Heureusement que les flics sont arrivés pour nous protéger ! Les flics se sont contentés de faire la circulation et le blocage s’est dissout de lui même vers 00 h 30. Les prostitué.es voulaient un rendez-vous avec la préfecture mais face au silence radio de cette dernière un second blocage a eu lieu le 24-09 vers 19 h sur les quais du Rhône au niveau de la Préfecture avec une cinquantaine de personnes. Après 1 heure de blocage et face au fait que la police devenait un peu plus menaçante que d’habitude le blocage s’est dissout.
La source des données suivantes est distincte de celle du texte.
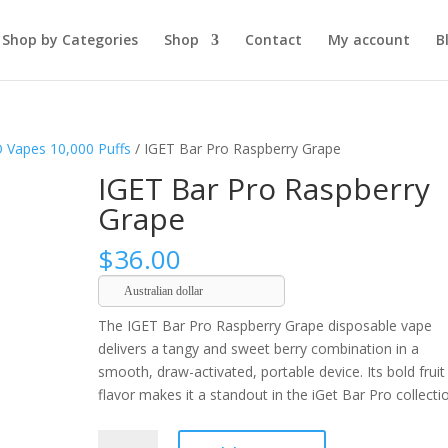
Shop by Categories
Shop
Contact
My account
B
 Vapes 10,000 Puffs
/ IGET Bar Pro Raspberry Grape
IGET Bar Pro Raspberry
Grape
$
36.00
Australian dollar
The IGET Bar Pro Raspberry Grape disposable vape
delivers a tangy and sweet berry combination in a
smooth, draw-activated, portable device. Its bold fruit
flavor makes it a standout in the iGet Bar Pro collecti
IGET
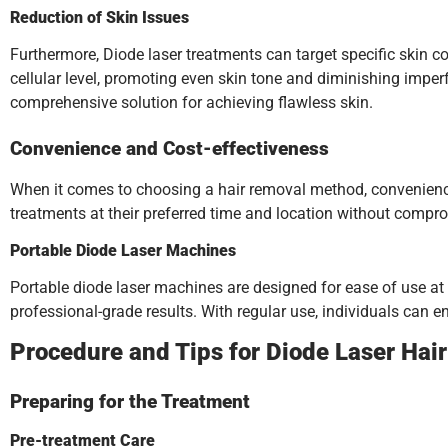
Reduction of Skin Issues
Furthermore, Diode laser treatments can target specific skin c
cellular level, promoting even skin tone and diminishing impe
comprehensive solution for achieving flawless skin.
Convenience and Cost-effectiveness
When it comes to choosing a hair removal method, convenience p
treatments at their preferred time and location without compro
Portable Diode Laser Machines
Portable diode laser machines are designed for ease of use at
professional-grade results. With regular use, individuals can e
Procedure and Tips for Diode Laser Hai
Preparing for the Treatment
Pre-treatment Care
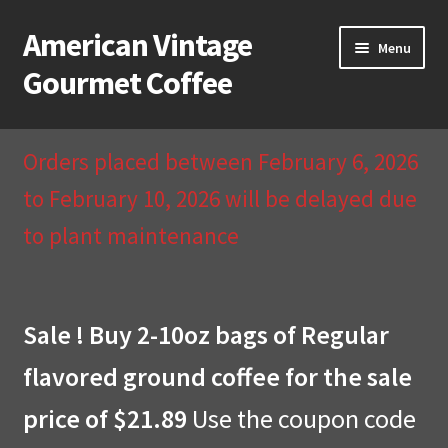
American Vintage
Skip
Skip
Menu
to
to
Gourmet Coffee
navigation
content
Home
Orders placed between February 6, 2026
About Us
to February 10, 2026 will be delayed due
to plant maintenance
Cart
Checkout
Sale ! Buy 2-10oz bags of Regular
Compare
flavored ground coffee for the sale
Contact Us & Return Policy
price of $21.89
Use the coupon code
My Account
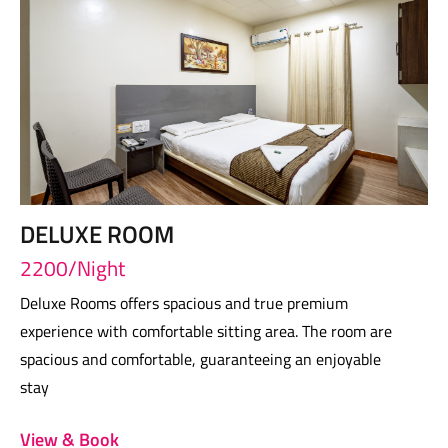
DELUXE ROOM
2200/Night
Deluxe Rooms offers spacious and true premium
experience with comfortable sitting area. The room are
spacious and comfortable, guaranteeing an enjoyable
stay
View & Book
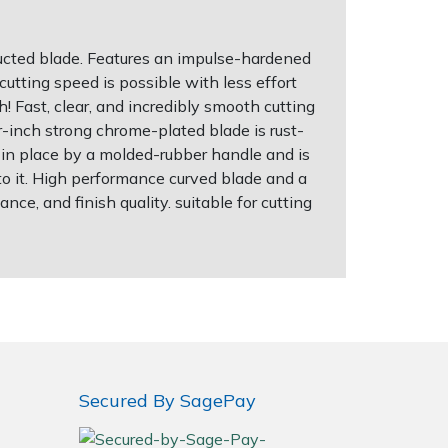
ucted blade. Features an impulse-hardened
cutting speed is possible with less effort
! Fast, clear, and incredibly smooth cutting
r-inch strong chrome-plated blade is rust-
ld in place by a molded-rubber handle and is
to it. High performance curved blade and a
ce, and finish quality. suitable for cutting
Secured By SagePay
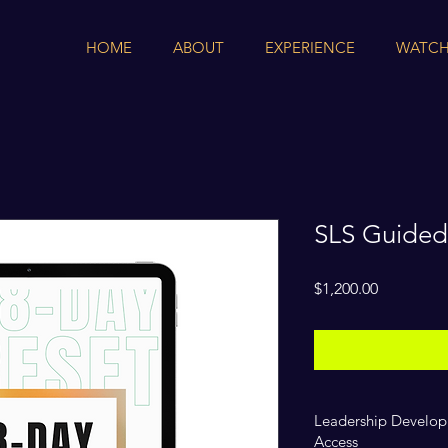
HOME
ABOUT
EXPERIENCE
WATCH
SLS Guided
Price
$1,200.00
Leadership Develop
Access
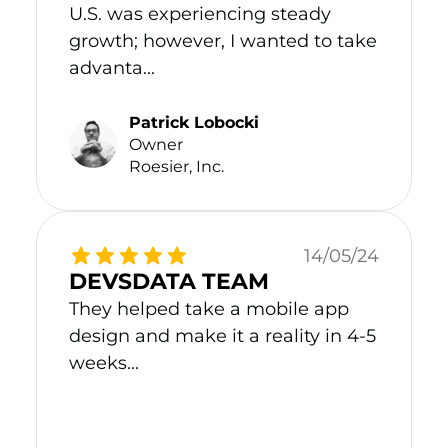
U.S. was experiencing steady
growth; however, I wanted to take
advanta...
Patrick Lobocki
Owner
Roesier, Inc.
14/05/24
DEVSDATA TEAM
They helped take a mobile app
design and make it a reality in 4-5
weeks...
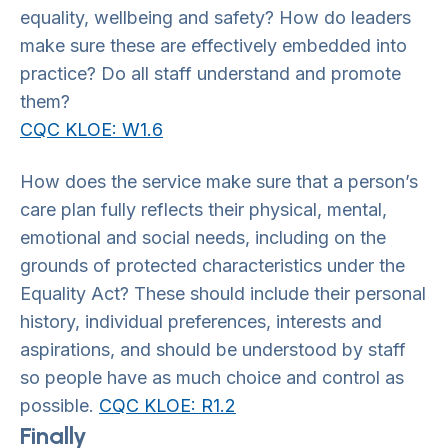
equality, wellbeing and safety? How do leaders
make sure these are effectively embedded into
practice? Do all staff understand and promote
them?
CQC KLOE: W1.6
How does the service make sure that a person’s
care plan fully reflects their physical, mental,
emotional and social needs, including on the
grounds of protected characteristics under the
Equality Act? These should include their personal
history, individual preferences, interests and
aspirations, and should be understood by staff
so people have as much choice and control as
possible.
CQC KLOE: R1.2
Finally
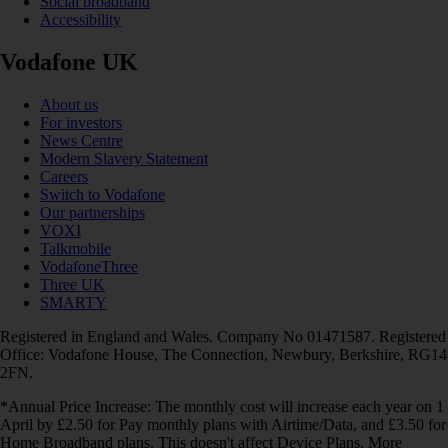
Social broadband
Accessibility
Vodafone UK
About us
For investors
News Centre
Modern Slavery Statement
Careers
Switch to Vodafone
Our partnerships
VOXI
Talkmobile
VodafoneThree
Three UK
SMARTY
Registered in England and Wales. Company No 01471587. Registered
Office: Vodafone House, The Connection, Newbury, Berkshire, RG14
2FN.
*Annual Price Increase: The monthly cost will increase each year on 1
April by £2.50 for Pay monthly plans with Airtime/Data, and £3.50 for
Home Broadband plans. This doesn't affect Device Plans. More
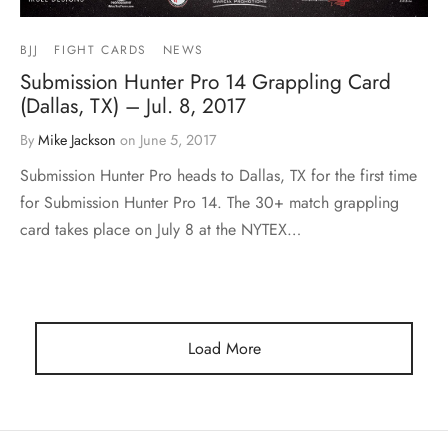
BJJ
FIGHT CARDS
NEWS
Submission Hunter Pro 14 Grappling Card
(Dallas, TX) – Jul. 8, 2017
By
Mike Jackson
on
June 5, 2017
Submission Hunter Pro heads to Dallas, TX for the first time
for Submission Hunter Pro 14. The 30+ match grappling
card takes place on July 8 at the NYTEX…
Load More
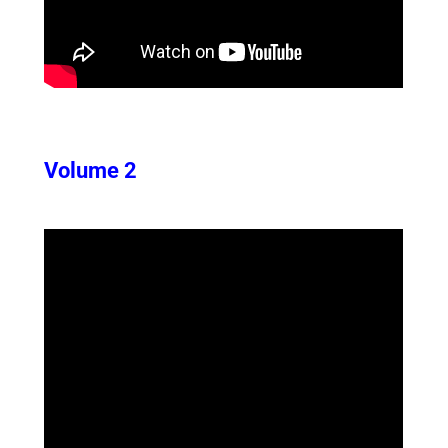
Volume 2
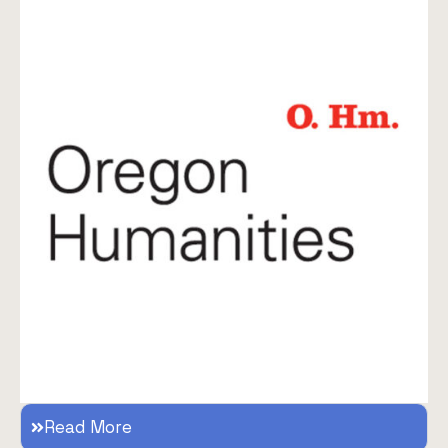
Read More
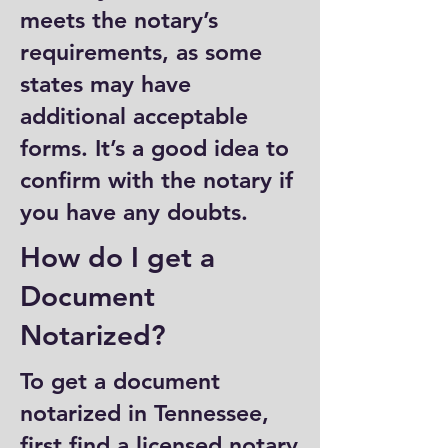
meets the notary’s
requirements, as some
states may have
additional acceptable
forms. It’s a good idea to
confirm with the notary if
you have any doubts.
How do I get a
Document
Notarized?
To get a document
notarized in Tennessee,
first find a licensed notary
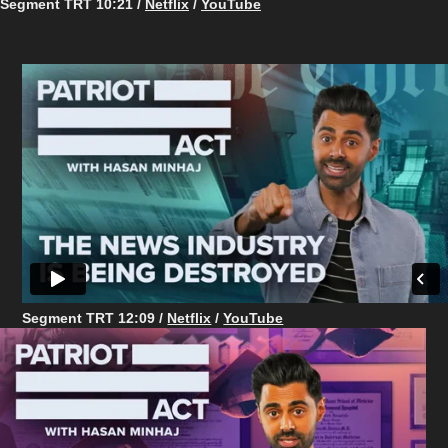
Segment TRT 10:21 /
Netflix
/
YouTube
Segment TRT 12:09 /
Netflix
/
YouTube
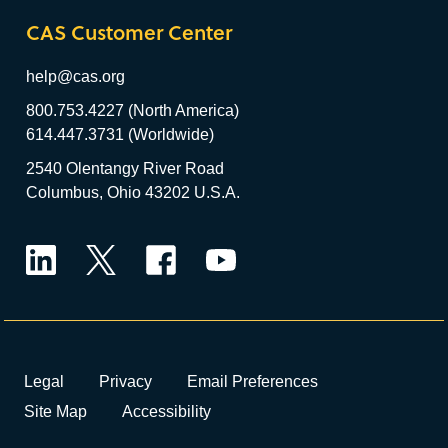
CAS Customer Center
help@cas.org
800.753.4227 (North America)
614.447.3731 (Worldwide)
2540 Olentangy River Road
Columbus, Ohio 43202 U.S.A.
LinkedIn
Twitter
Facebook
YouTube
Legal
Privacy
Email Preferences
Site Map
Accessibility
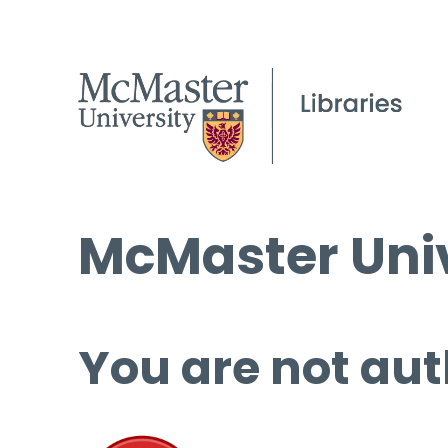
McMaster Univ
You are not aut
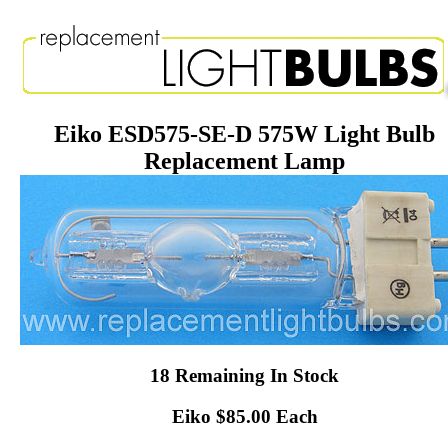
Eiko ESD575-SE-D 575W Light Bulb
Replacement Lamp
18 Remaining In Stock
Eiko $85.00 Each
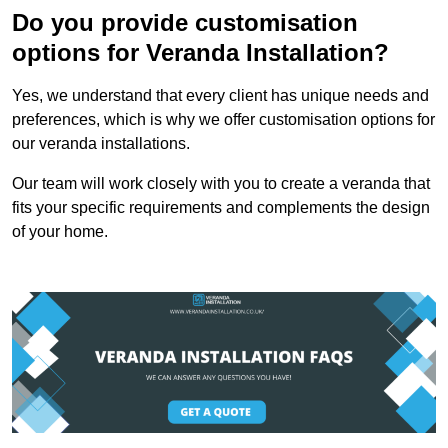
Do you provide customisation
options for Veranda Installation?
Yes, we understand that every client has unique needs and
preferences, which is why we offer customisation options for
our veranda installations.
Our team will work closely with you to create a veranda that
fits your specific requirements and complements the design
of your home.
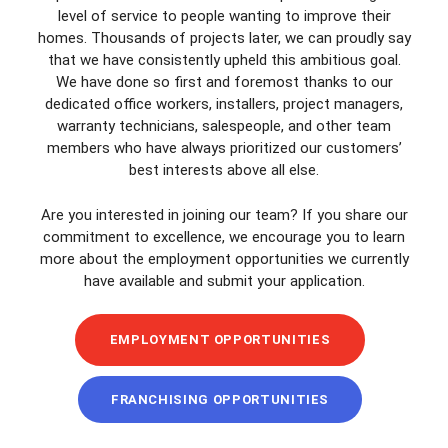
level of service to people wanting to improve their
homes. Thousands of projects later, we can proudly say
that we have consistently upheld this ambitious goal.
We have done so first and foremost thanks to our
dedicated office workers, installers, project managers,
warranty technicians, salespeople, and other team
members who have always prioritized our customers’
best interests above all else.
Are you interested in joining our team? If you share our
commitment to excellence, we encourage you to learn
more about the employment opportunities we currently
have available and submit your application.
EMPLOYMENT OPPORTUNITIES
FRANCHISING OPPORTUNITIES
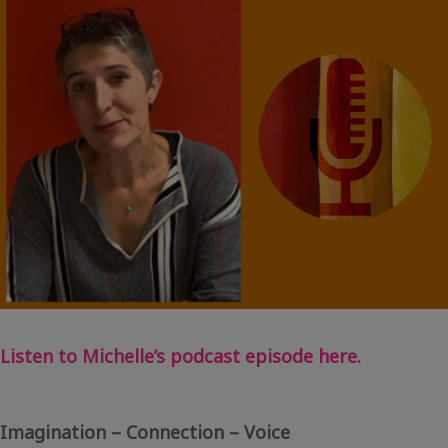
Blog
–
Sally
Rose
Listen to Michelle’s podcast episode here.
Imagination – Connection – Voice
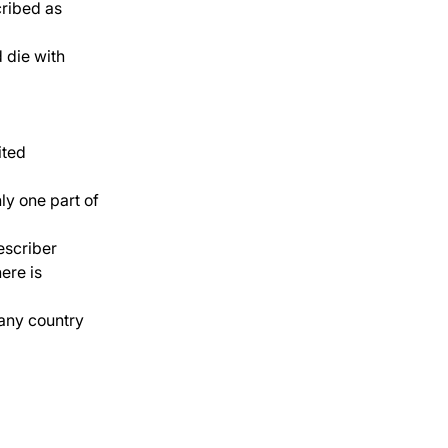
cribed as 
d die with 
ited 
ly one part of 
escriber 
ere is 
 any country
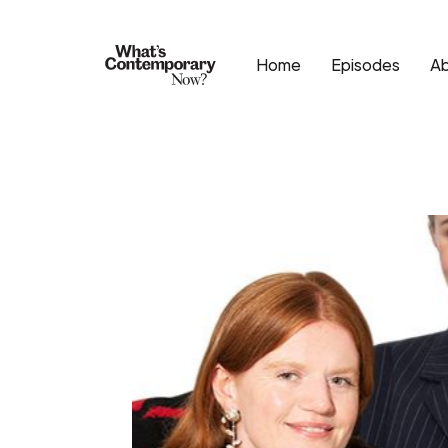
Home
Episodes
A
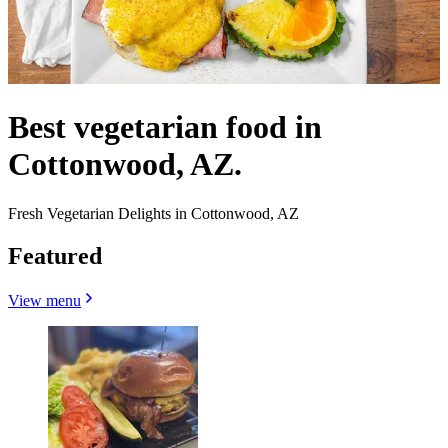
Best vegetarian food in
Cottonwood, AZ.
Fresh Vegetarian Delights in Cottonwood, AZ
Featured
View menu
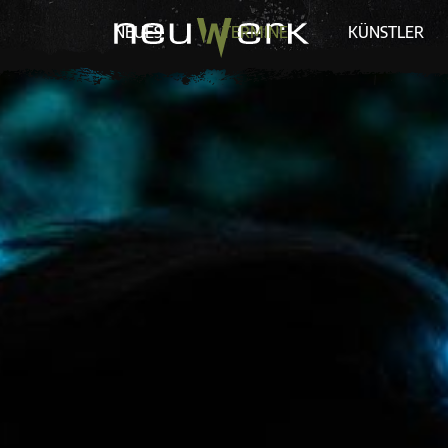
NEUES
TERMINE
KÜNSTLER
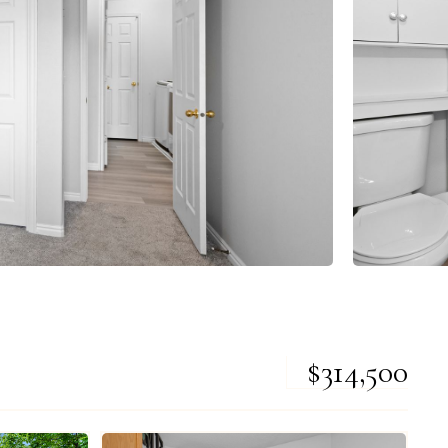
$314,500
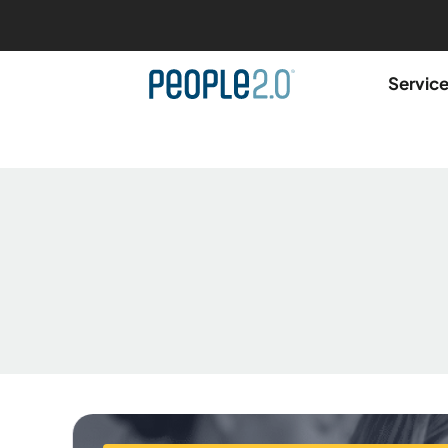
Servic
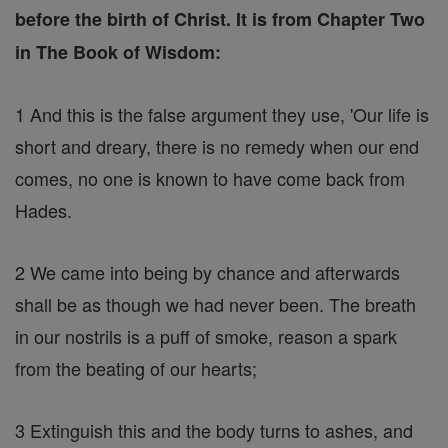
before the birth of Christ. It is from Chapter Two
in The Book of Wisdom:
1 And this is the false argument they use, 'Our life is
short and dreary, there is no remedy when our end
comes, no one is known to have come back from
Hades.
2 We came into being by chance and afterwards
shall be as though we had never been. The breath
in our nostrils is a puff of smoke, reason a spark
from the beating of our hearts;
3 Extinguish this and the body turns to ashes, and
Suite à ça, une quarantaine de personnes se sont rassemblées devant la mairie de Lyon le mercredi 1 octobre pour qu’une délégation rencontre notre cher maire. Lors de la parution de ce numéro, nous avons encore eu aucun écho de ce potentiel entretien avec un.e représentant.e de la mairie qui pour l’instant ne donne pas l’impression de se soucier de leur situation.

Mar et kartochka

P.-S.

CABIRIA, une association en danger.
Depuis 1993, Cabiria développe une action de santé communautaire sur les territoires de la prostitution lyonnaise (prévention MST-VIH, toxicomanie, lutte contre les exclusions) et, en parallèle, un pôle de recherche qui puise à partir d’une réalité de terrain les éléments qui permettent une meilleure compréhension et analyse du phénomène de la prostitution, de la situation des personnes prostituées et des rapports sociaux entre hommes et femmes dans l’ensemble de la société. Cabiria a aussi favorisé la mise en place de l’Université Solidaire qui vise à faciliter le rapport souvent violent que les prostitué.es ont avec la réalité qui les entoure (cours de français...). Cependant, aujourd’hui Cabiria a des problèmes financiers à cause de subventions qui n’arrivent pas, bien que M. Touraine, délégué à la tranquillité publique, assure que les subventions d’aide aux associations qui s’occupent de prostitution ont triplé depuis que la « gauche » est à la mairie... Le fait que des associations vieilles de 10 ans et faisant un réel boulot social d’aide aux précaires (Cabiria ne doit pas être la seule en France à ce jour) aient des problèmes financiers n’est pas un simple hasard mais est dû à un choix politique.
Site internet.

Notes

[1Le racolage passif, ça veut aussi dire que si vous vous promenez en minijupe, seule la nuit, vous pouvez vous faire embarquer si les flics estiment que vous racolez...une femme, africaine comme par hasard, en a déjà fait les frais et a passé une nuit au poste (journal des répressions de cabiria).

[2voir le journal des répressions de cabiria sur le web.

[3Les opérations ciblées de la police ont fait que jusqu’à présent, aucune personne de nationalité française n’ait été arrêtée.